Lavoro: Tassinari (Acli), “c’è bisogno di contratti veri, non di quelli precari da tanti punti di vista”

“Il Paese ha dimostrato di avere la capacità di rimbalzare dopo la pandemia, di ripartire, ma il calo della crescita dell’occupazione registrato negli ultimi mesi del 2021, soprattutto dei posti permanenti, fa pensare che si navighi un po’ a vista”. Così Stefano Tassinari, vicepresidente nazionale delle Acli con delega al Lavoro e al Terzo settore, commenta al Sir i dati diffusi oggi dall’Istat su “Occupati e disoccupati” a dicembre scorso. A fine 2021, il tasso di occupazione si è rivelato stabile al 59,0% mentre quello di disoccupazione è sceso al 9,0% nel complesso (-0,1 punti) e al 26,8% tra i giovani (-0,7 punti). Il numero di occupati a dicembre 2021 è risultato superiore a quello di dicembre 2020 del 2,4% (+540mila unità), trend trainato soprattutto dai dipendenti a termine. “Rispetto al periodo pre-pandemia (febbraio 2020), il tasso di occupazione – ha rilevato l’Istat – è tornato allo stesso livello (59,0%) mentre il tasso di disoccupazione, al 9,0%, è ancora inferiore di 0,6 punti e quello di inattività è salito dal 34,6% al 35,1%”. Secondo Tassinari, “il Paese non ha perso la capacità di produrre in questi mesi di pandemia. Tutti i talenti ci sono ancora; ma ci sono anche tutti i difetti: in particolare la scarsa capacità di redistribuire reddito e lo scarso investimento sulla qualità della conoscenza, della formazione”.

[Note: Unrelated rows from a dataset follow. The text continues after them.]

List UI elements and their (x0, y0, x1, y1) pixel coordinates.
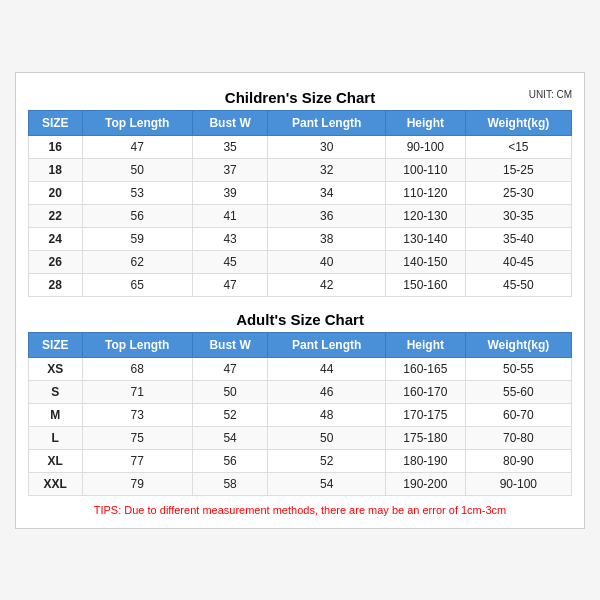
table-cell: 15-25 (465, 158, 571, 181)
table-cell: 160-170 (386, 380, 466, 403)
table-row: XL775652180-19080-90 (29, 449, 572, 472)
children-col-size: SIZE (29, 110, 83, 135)
table-cell: 46 (268, 380, 386, 403)
table-cell: 22 (29, 204, 83, 227)
children-col-toplength: Top Length (82, 110, 192, 135)
children-tbody: 1647353090-100<1518503732100-11015-25205… (29, 135, 572, 296)
table-cell: 45-50 (465, 273, 571, 296)
table-cell: 80-90 (465, 449, 571, 472)
adults-col-toplength: Top Length (82, 332, 192, 357)
table-cell: 52 (268, 449, 386, 472)
table-cell: 110-120 (386, 181, 466, 204)
table-cell: 45 (192, 250, 268, 273)
table-cell: 40-45 (465, 250, 571, 273)
table-cell: 160-165 (386, 357, 466, 380)
table-cell: 34 (268, 181, 386, 204)
adults-col-size: SIZE (29, 332, 83, 357)
table-cell: 44 (268, 357, 386, 380)
table-cell: 62 (82, 250, 192, 273)
table-cell: 20 (29, 181, 83, 204)
children-title-text: Children's Size Chart (225, 89, 375, 106)
table-row: 24594338130-14035-40 (29, 227, 572, 250)
table-cell: 150-160 (386, 273, 466, 296)
table-cell: XXL (29, 472, 83, 495)
table-cell: 37 (192, 158, 268, 181)
table-cell: <15 (465, 135, 571, 158)
table-cell: 75 (82, 426, 192, 449)
table-cell: 25-30 (465, 181, 571, 204)
table-cell: XS (29, 357, 83, 380)
table-cell: XL (29, 449, 83, 472)
table-cell: 50 (82, 158, 192, 181)
table-cell: L (29, 426, 83, 449)
table-cell: 35 (192, 135, 268, 158)
table-cell: M (29, 403, 83, 426)
adults-col-height: Height (386, 332, 466, 357)
table-cell: 47 (192, 273, 268, 296)
table-row: 26624540140-15040-45 (29, 250, 572, 273)
table-cell: 71 (82, 380, 192, 403)
table-cell: 32 (268, 158, 386, 181)
table-cell: 175-180 (386, 426, 466, 449)
table-cell: S (29, 380, 83, 403)
adults-title: Adult's Size Chart (28, 305, 572, 332)
table-cell: 35-40 (465, 227, 571, 250)
children-col-bustw: Bust W (192, 110, 268, 135)
table-cell: 24 (29, 227, 83, 250)
table-cell: 16 (29, 135, 83, 158)
table-cell: 53 (82, 181, 192, 204)
adults-title-text: Adult's Size Chart (236, 311, 364, 328)
table-cell: 65 (82, 273, 192, 296)
table-cell: 100-110 (386, 158, 466, 181)
tips-text: TIPS: Due to different measurement metho… (28, 504, 572, 516)
adults-table: SIZE Top Length Bust W Pant Length Heigh… (28, 332, 572, 496)
table-cell: 130-140 (386, 227, 466, 250)
adults-header-row: SIZE Top Length Bust W Pant Length Heigh… (29, 332, 572, 357)
table-row: 20533934110-12025-30 (29, 181, 572, 204)
table-cell: 180-190 (386, 449, 466, 472)
table-cell: 140-150 (386, 250, 466, 273)
table-cell: 54 (268, 472, 386, 495)
table-cell: 73 (82, 403, 192, 426)
table-cell: 50 (268, 426, 386, 449)
table-row: 28654742150-16045-50 (29, 273, 572, 296)
table-cell: 190-200 (386, 472, 466, 495)
adults-col-bustw: Bust W (192, 332, 268, 357)
table-row: S715046160-17055-60 (29, 380, 572, 403)
table-cell: 48 (268, 403, 386, 426)
table-cell: 56 (192, 449, 268, 472)
table-row: 22564136120-13030-35 (29, 204, 572, 227)
children-header-row: SIZE Top Length Bust W Pant Length Heigh… (29, 110, 572, 135)
chart-container: Children's Size Chart UNIT: CM SIZE Top … (15, 72, 585, 529)
table-cell: 54 (192, 426, 268, 449)
table-cell: 38 (268, 227, 386, 250)
table-cell: 120-130 (386, 204, 466, 227)
adults-tbody: XS684744160-16550-55S715046160-17055-60M… (29, 357, 572, 495)
table-cell: 170-175 (386, 403, 466, 426)
table-row: 1647353090-100<15 (29, 135, 572, 158)
table-row: 18503732100-11015-25 (29, 158, 572, 181)
unit-label: UNIT: CM (529, 89, 572, 100)
table-cell: 58 (192, 472, 268, 495)
table-cell: 30-35 (465, 204, 571, 227)
table-cell: 79 (82, 472, 192, 495)
table-cell: 43 (192, 227, 268, 250)
table-cell: 70-80 (465, 426, 571, 449)
table-cell: 42 (268, 273, 386, 296)
table-cell: 50 (192, 380, 268, 403)
adults-col-weight: Weight(kg) (465, 332, 571, 357)
table-cell: 68 (82, 357, 192, 380)
table-cell: 50-55 (465, 357, 571, 380)
table-cell: 90-100 (465, 472, 571, 495)
table-cell: 90-100 (386, 135, 466, 158)
table-cell: 28 (29, 273, 83, 296)
children-col-pantlength: Pant Length (268, 110, 386, 135)
table-cell: 55-60 (465, 380, 571, 403)
table-cell: 47 (82, 135, 192, 158)
table-cell: 60-70 (465, 403, 571, 426)
table-cell: 59 (82, 227, 192, 250)
children-col-weight: Weight(kg) (465, 110, 571, 135)
table-cell: 39 (192, 181, 268, 204)
table-row: XS684744160-16550-55 (29, 357, 572, 380)
table-row: XXL795854190-20090-100 (29, 472, 572, 495)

Rilevando che “non siamo ancora arrivati esattamente al livello pre-pandemia e aumentano soprattutto i posti non permanenti, coinvolgendo le fasce d’età che più si prestano al lavoro flessibile”, il vicepresidente delle Acli teme che “dietro a questi dati ci sia il solito ricorso italiano a salari e compensi ridotti rispetto al resto d’Europa. Sembra ancora prevalere la strategia, soprattutto nei servizi e un po’ meno nell’industria, del lavorare peggio ma comunque lavorare”. “Se questo approccio da un lato dà ossigeno – osserva – dall’altro non è ancora in grado di dare prospettiva. Perché significa avere un mondo del lavoro debole, nel quale cresce l’impoverimento”.
“Nell’attesa di capire l’impatto sul Sistema Paese del Pnrr”, Tassinari evidenzia che “bisogna decidere di investire su un’economia di qualità”. “Va evitata la spirale di salari bassi e condizioni di lavoro precarie”, aggiunge, ammonendo: “C’è bisogno di contratti veri, non di contratti precari da tanti punti di vista”.